Covert War on Iran’s Nuclear Program

BY Herschel Smith
14 years, 1 month ago

In case you weren’t watching, there has been a covert cyberwar going on against Iran’s nuclear program.

The mission: Infiltrate the highly advanced, securely guarded enemy headquarters where scientists in the clutches of an evil master are secretly building a weapon that can destroy the world. Then render that weapon harmless and escape undetected.

But in the 21st century, Bond doesn’t get the call. Instead, the job is handled by a suave and very sophisticated secret computer worm, a jumble of code called Stuxnet, which in the last year has not only crippled Iran’s nuclear program but has caused a major rethinking of computer security around the globe.

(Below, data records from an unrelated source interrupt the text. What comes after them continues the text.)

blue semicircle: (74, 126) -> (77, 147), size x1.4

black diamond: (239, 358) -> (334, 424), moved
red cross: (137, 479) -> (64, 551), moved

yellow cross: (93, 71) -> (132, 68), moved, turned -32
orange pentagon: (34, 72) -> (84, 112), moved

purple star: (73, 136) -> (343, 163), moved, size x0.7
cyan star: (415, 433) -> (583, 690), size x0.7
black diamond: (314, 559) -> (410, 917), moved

Intelligence agencies, computer security companies and the nuclear industry have been trying to analyze the worm since it was discovered in June by a Belarus-based company that was doing business in Iran. And what they’ve all found, says Sean McGurk, the Homeland Security Department’s acting director of national cyber security and communications integration, is a “game changer.”

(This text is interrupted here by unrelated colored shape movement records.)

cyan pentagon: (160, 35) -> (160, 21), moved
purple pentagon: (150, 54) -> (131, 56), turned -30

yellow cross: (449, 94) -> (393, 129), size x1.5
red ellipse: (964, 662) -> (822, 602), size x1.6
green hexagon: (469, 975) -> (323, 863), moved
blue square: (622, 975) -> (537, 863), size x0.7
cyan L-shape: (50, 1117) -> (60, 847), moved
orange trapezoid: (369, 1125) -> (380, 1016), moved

The construction of the worm was so advanced, it was “like the arrival of an F-35 into a World War I battlefield,” says Ralph Langner, the computer expert who was the first to sound the alarm about Stuxnet. Others have called it the first “weaponized” computer virus.

Simply put, Stuxnet is an incredibly advanced, undetectable computer worm that took years to construct and was designed to jump from computer to computer until it found the specific, protected control system that it aimed to destroy: Iran’s nuclear enrichment program.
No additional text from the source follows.